Sign up for an OpenAI account at platform.openai.com and create an API key. You’ll need billing configured on your OpenAI account.
2

Add provider in Admin Portal

In the Admin Portal, add a new provider.Select OpenAI-compatible as the provider type (this also covers Azure OpenAI and any OpenAI-compatible endpoint).
3

Enter API key

Paste your OpenAI API key. Click Store in Vault to securely save it in HashiCorp Vault.You’ll see a reference like vault:openai/api_key — the actual key is never displayed again.
4

Configure default settings (optional)

Set platform-wide defaults:
  • Default organization ID (if using OpenAI org structure)
  • Request timeout (default: 60 seconds)
  • Retry settings (attempts and backoff)
5

Test connection

Click Test Connection. MagOneAI will make a test API call to verify:
  • API key is valid
  • Models are accessible
  • Network connectivity is working
6

Assign to organizations

Choose which MagOneAI organizations can use OpenAI models. You can enable for all orgs or select specific ones.

Function calling

All OpenAI models support native function calling. When you attach tools to an agent using an OpenAI model, MagOneAI automatically formats tool definitions in OpenAI’s function calling format and processes tool calls from the model’s responses.

Vision support

GPT-4o and GPT-4o-mini support vision.
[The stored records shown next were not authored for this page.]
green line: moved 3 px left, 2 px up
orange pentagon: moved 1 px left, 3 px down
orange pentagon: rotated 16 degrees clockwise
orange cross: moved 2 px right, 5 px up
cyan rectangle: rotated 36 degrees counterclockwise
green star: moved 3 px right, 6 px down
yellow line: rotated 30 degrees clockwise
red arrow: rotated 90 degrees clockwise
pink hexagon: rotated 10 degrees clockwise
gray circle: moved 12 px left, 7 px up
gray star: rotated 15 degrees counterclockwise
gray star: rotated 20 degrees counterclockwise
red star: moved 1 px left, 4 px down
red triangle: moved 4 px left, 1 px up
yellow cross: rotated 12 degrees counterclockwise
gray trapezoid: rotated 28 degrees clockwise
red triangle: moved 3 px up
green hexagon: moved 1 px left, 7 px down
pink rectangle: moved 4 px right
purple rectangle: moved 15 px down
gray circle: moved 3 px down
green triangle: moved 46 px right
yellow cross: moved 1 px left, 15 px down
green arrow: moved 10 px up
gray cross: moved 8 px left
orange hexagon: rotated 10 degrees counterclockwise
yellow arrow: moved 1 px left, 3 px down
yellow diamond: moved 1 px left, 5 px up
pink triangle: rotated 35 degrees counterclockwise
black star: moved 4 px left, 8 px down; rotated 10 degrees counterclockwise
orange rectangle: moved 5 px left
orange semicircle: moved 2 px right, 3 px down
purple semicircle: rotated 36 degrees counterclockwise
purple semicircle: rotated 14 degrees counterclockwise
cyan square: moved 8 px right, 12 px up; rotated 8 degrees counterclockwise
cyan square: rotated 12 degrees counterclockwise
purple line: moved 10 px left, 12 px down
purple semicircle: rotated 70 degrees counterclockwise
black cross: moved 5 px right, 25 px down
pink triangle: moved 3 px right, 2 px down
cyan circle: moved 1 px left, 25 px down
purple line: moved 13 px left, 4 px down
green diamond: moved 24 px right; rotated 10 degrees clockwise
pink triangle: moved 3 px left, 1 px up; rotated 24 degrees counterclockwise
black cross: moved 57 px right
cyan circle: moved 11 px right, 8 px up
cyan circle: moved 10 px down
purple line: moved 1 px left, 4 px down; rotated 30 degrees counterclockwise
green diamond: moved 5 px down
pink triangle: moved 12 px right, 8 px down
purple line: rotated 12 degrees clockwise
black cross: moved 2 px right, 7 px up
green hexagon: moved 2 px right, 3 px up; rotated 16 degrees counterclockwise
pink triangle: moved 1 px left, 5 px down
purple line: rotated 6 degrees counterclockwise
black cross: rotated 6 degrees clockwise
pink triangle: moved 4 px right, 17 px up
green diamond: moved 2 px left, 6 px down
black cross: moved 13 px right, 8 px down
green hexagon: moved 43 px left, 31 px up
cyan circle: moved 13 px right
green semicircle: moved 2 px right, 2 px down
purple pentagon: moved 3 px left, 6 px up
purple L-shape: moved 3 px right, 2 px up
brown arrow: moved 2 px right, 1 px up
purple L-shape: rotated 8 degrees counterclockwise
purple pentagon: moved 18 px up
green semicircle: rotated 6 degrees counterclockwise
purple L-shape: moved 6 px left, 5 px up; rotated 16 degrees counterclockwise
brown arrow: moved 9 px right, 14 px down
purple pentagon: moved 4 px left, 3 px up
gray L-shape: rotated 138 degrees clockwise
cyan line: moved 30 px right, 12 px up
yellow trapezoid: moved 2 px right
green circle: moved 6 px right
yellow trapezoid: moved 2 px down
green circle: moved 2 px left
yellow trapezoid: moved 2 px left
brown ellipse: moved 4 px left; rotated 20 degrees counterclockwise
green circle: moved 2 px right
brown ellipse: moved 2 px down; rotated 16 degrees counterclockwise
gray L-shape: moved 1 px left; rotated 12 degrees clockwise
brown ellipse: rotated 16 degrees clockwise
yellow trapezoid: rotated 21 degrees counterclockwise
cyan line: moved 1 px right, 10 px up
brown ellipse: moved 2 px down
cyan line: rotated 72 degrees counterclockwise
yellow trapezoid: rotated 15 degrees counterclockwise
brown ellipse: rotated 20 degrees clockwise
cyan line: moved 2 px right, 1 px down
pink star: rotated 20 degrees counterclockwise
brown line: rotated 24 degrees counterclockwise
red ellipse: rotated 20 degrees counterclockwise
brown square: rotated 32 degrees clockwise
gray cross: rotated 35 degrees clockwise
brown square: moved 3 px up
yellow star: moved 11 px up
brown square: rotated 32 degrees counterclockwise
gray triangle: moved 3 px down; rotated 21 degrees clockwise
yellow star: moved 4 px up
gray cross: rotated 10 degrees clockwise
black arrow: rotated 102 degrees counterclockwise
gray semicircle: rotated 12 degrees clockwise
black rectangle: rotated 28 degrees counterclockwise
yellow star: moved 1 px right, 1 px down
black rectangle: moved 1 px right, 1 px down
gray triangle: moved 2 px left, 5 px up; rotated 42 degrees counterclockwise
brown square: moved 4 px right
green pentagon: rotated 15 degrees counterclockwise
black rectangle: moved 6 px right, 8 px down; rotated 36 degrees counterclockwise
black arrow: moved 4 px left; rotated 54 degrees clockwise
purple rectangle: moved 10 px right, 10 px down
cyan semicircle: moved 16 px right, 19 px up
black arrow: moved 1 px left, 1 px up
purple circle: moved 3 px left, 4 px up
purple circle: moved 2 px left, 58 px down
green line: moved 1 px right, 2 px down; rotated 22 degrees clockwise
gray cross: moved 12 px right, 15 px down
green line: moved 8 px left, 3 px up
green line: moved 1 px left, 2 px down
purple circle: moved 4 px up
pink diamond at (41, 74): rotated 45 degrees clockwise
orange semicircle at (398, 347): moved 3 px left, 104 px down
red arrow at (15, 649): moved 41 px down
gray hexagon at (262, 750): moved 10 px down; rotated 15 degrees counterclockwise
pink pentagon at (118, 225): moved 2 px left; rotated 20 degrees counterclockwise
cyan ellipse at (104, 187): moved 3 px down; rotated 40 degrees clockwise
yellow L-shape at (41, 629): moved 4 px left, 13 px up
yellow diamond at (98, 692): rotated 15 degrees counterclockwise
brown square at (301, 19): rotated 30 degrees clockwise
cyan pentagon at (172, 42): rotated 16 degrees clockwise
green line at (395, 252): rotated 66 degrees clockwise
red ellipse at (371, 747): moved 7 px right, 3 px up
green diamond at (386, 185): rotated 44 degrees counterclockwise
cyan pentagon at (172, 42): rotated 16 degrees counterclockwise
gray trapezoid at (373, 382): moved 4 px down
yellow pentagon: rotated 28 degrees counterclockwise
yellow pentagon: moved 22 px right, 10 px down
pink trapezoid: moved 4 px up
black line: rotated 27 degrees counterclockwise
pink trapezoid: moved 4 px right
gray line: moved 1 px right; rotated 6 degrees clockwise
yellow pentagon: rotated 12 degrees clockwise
Send images as part of the input:
  • Image URLs (must be publicly accessible or signed URLs)
  • Base64-encoded images
  • File uploads processed by MagOneAI
Vision models can:
  • Extract text from documents (OCR)
  • Understand charts and diagrams
  • Answer questions about images
  • Describe image content
Use vision models for document processing, visual QA, and multimodal workflows.

Cost considerations

OpenAI pricing (as of 2024, subject to change):
ModelInput (per 1M tokens)Output (per 1M tokens)Vision (per image)
GPT-4o$5.00$15.00~$0.003
GPT-4o-mini$0.15$0.60~$0.0001
o1$15.00$60.00-
o3-mini$1.10$4.40-
Optimization tips:
  • Use GPT-4o-mini for simple tasks (10x cheaper than GPT-4o)
  • Use o1 only when extended reasoning is truly needed (very expensive)
  • Set per-token cost on each model so usage analytics reflect real spend

Anthropic configuration

Anthropic provides the Claude family of models, known for their extended context windows and strong reasoning capabilities.

Supported models

Claude 4.5 Sonnet — Latest flagship model with strong performance
  • Context: 200K tokens (experimental 1M available)
  • Vision: Yes
  • Function calling: Yes (via “tool use”)
  • Best for: Production workloads, complex analysis, extended context tasks
Claude Opus 4.6 — Most capable Claude model
  • Context: 200K tokens
  • Vision: Yes
  • Function calling: Yes
  • Best for: Most complex reasoning, strategic analysis, nuanced understanding
Claude Haiku — Fast, lightweight Claude model
  • Context: 200K tokens
  • Vision: Yes (select versions)
  • Function calling: Yes
  • Best for: High-volume tasks, classification, fast response needs

Setup steps

1

Obtain Anthropic API key

Sign up for an Anthropic account at console.anthropic.com and create an API key. Configure billing on your account.
2

Add provider in Admin Portal

In the Admin Portal, add a new provider.Select Anthropic as the provider type.
3

Enter API key

Paste your Anthropic API key. Click Store in Vault to securely save it in HashiCorp Vault.
4

Test connection

Click Test Connection to verify API access and model availability.
5

Assign to organizations

Choose which MagOneAI organizations can use Anthropic models.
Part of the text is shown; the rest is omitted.